The question is what constitutes a minimum viable test. The full distributed architecture and VST exploration are not necessary to validate whether people want evolved sounds. The core CPPN system works. A curated collection of discoveries — even as a simple sample pack or SFZ download — could test whether anyone engages. The film/TV composers under deadline pressure might be the most motivated early users: they have immediate needs and budgets.

It is possible to keep investigating indefinitely. At some point the only way to know is to put something in front of specific people and watch what they do with it. Interviews tell you what people say they want; actual usage tells you what they actually do. This is not "build it and they will come" — the sounds will not market themselves. But there is a difference between publishing to a website and hoping for traffic, versus inviting people who have already signed up to a mailing list to try a beta version and seeing whether they engage.

What is the right business model? One-time purchases align with user preferences but create pressure for constant new releases. Credit systems or limited free tiers might work, but the details matter enormously. The distributed model complicates this further — how do you monetise when users contribute the compute?

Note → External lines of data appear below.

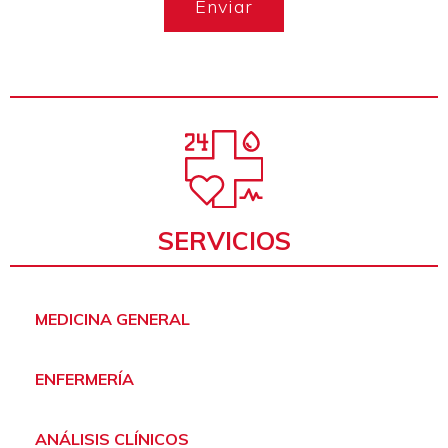
Enviar
SERVICIOS
MEDICINA GENERAL​
ENFERMERÍA​
ANÁLISIS CLÍNICOS​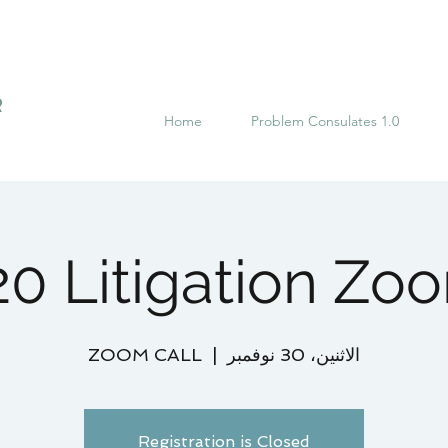
R
Home
Problem Consulates 1.0
0 Litigation Zoo
الاثنين، 30 نوفمبر
  |  
ZOOM CALL
Registration is Closed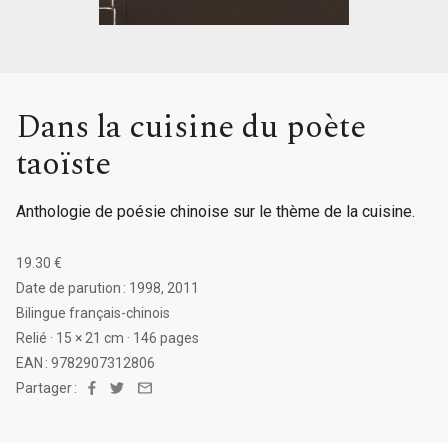
Dans la cuisine du poète
taoïste
Anthologie de poésie chinoise sur le thème de la cuisine.
19.30 €
Date de parution : 1998, 2011
Bilingue français-chinois
Relié · 15 × 21 cm · 146 pages
EAN : 9782907312806
Partager :
Facebook
Twitter
Email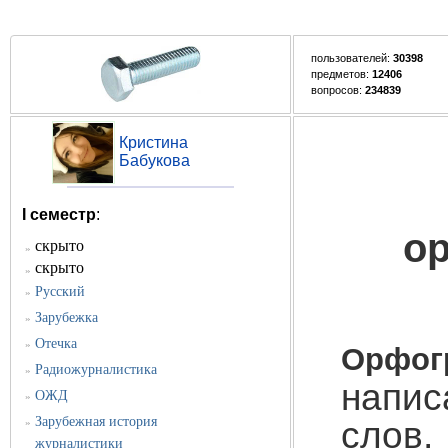
пользователей:
30398
предметов:
12406
вопросов:
234839
Кристина
Бабукова
I семестр
:
о
скрыто
»
скрыто
»
Русский
»
Зарубежка
»
Отечка
»
Орфо
Радиожурналистика
»
напис
ОЖД
»
Зарубежная история
сло
»
журналистики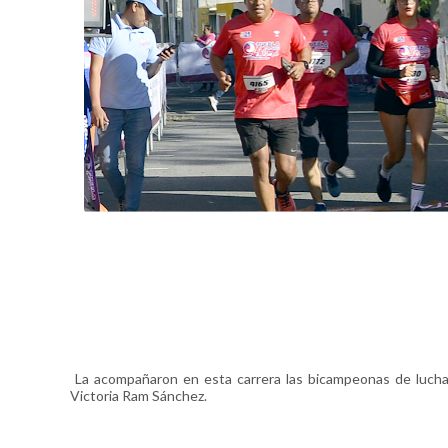
La acompañaron en esta carrera las bicampeonas de lucha
Victoria Ram Sánchez.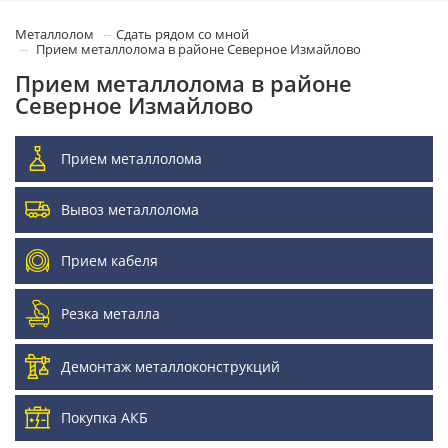
Металлолом
Сдать рядом со мной
Прием металлолома в районе Северное Измайлово
Прием металлолома в районе
Северное Измайлово
Прием металлолома
Вывоз металлолома
Прием кабеля
Резка металла
Демонтаж металлоконструкций
Покупка АКБ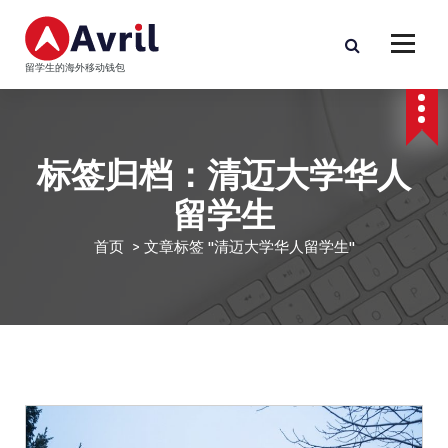
跳
至
正
留学生的海外移动钱包
文
标签归档：清迈大学华人
留学生
首页
>
文章标签 "清迈大学华人留学生"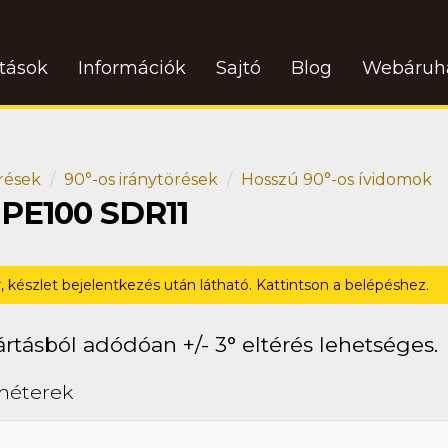
atások
Információk
Sajtó
Blog
Webáruh
rések
90°-os iránytörések
Hosszú 90°-os ívidomok
 PE100 SDR11
r, készlet bejelentkezés után látható. Kattintson a belépéshez.
rtásból adódóan +/- 3° eltérés lehetséges.
méterek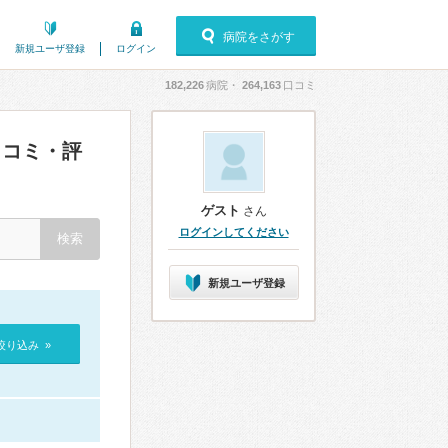
病院をさがす
新規ユーザ登録
ログイン
182,226
病院・
264,163
口コミ
コミ・評
ゲスト
さん
ログインしてください
新規ユーザ登録
絞り込み »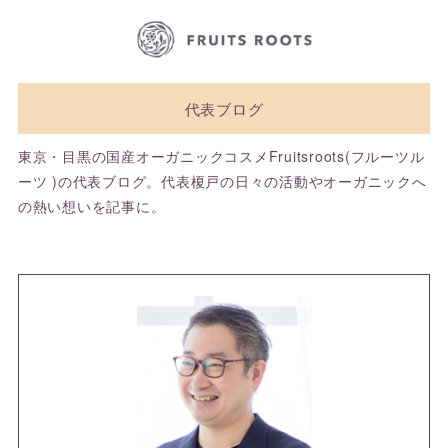
代表ブログ
東京・目黒の国産オーガニックコスメFruitsroots(フルーツル
ーツ )の代表ブログ。代表榎戸の日々の活動やオーガニックへ
の熱い想いを記事に。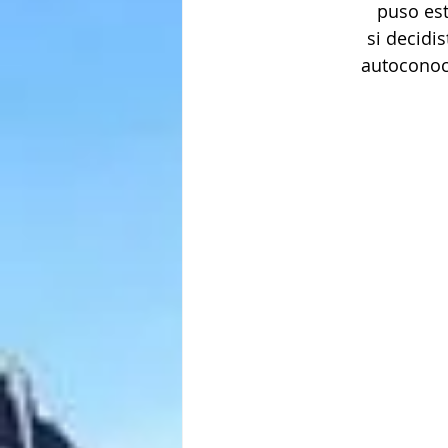
puso est
si decidis
autoconoc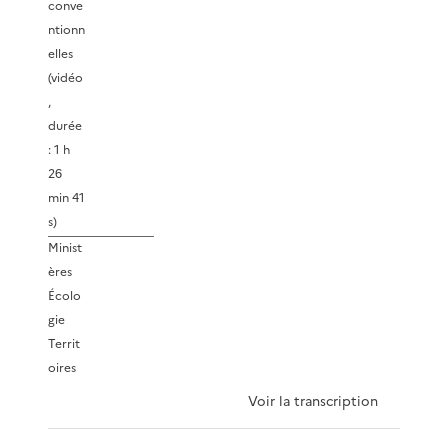
conve
ntionn
elles
(vidéo
,
durée
: 1 h
26
min 41
s)
Minist
ères
Écolo
gie
Territ
oires
Voir la transcription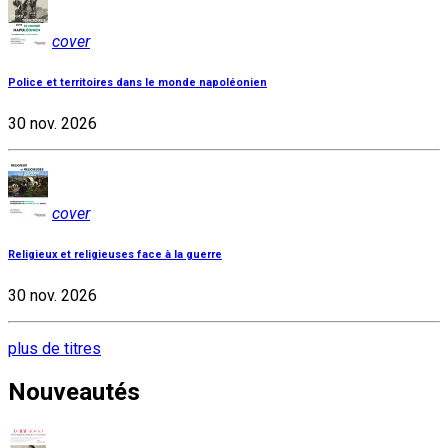
cover
Police et territoires dans le monde napoléonien
30 nov. 2026
cover
Religieux et religieuses face à la guerre
30 nov. 2026
plus de titres
Nouveautés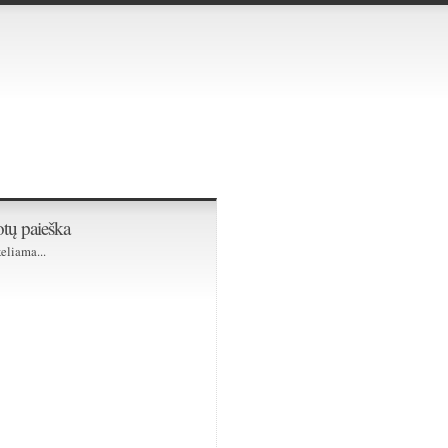
tų paieška
eliama...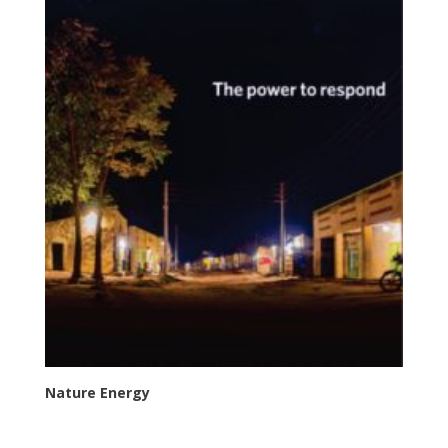
Nature Energy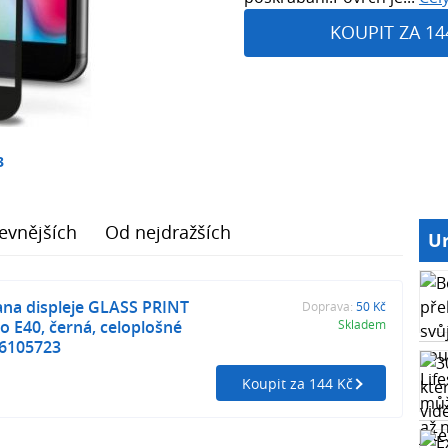
KOUPIT ZA 14
3
evnějších
Od nejdražších
Ur
ana displeje GLASS PRINT
Doprava:
50 Kč
 E40, černá, celoplošné
Skladem
26105723
Koupit za 144 Kč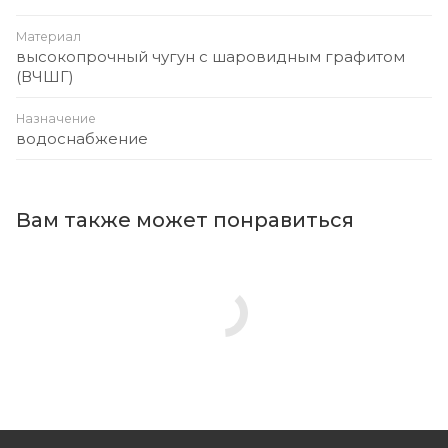
Материал
высокопрочный чугун с шаровидным графитом
(ВЧШГ)
Назначение
водоснабжение
Вам также может понравиться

Which approach to prioritise? VST parameter exploration, distributed CPPN evolution, and LLM-based Faust generation are all interesting directions. Trying to build all three simultaneously would spread effort too thin. I need to pick one to validate first. Currently I'm leaning towards extending the current CPPN-DSP sound synthesis approach to something that could be called CPPN-DSP-Faust, where CPPNs generate control signals for Faust-defined synthesis structures, still evolved with NEAT and QD.

Current state

The technical infrastructure for the core QD-based discovery system, utilising CPPN-DSP based sound synthesis, is largely in place. The QD search runs (fairly) reliably, quality filtering (somewhat) works, and the virtual instrument rendering service is close to producing usable output. The web application provides basic browsing and playback.

The VST exploration is at an early idea stage. The distributed architecture exists as planning documents and task breakdowns but no implementation yet.

What remains is testing, refinement, and finding out whether any of this is useful to people outside my own research bubble.

I am treating the next few months as a validation exercise. If people engage with the sounds and find value in the evolutionary discovery process, there is something worth building further. If not, that is useful information too.


This post reflects work in progress. Technical details may change as development continues.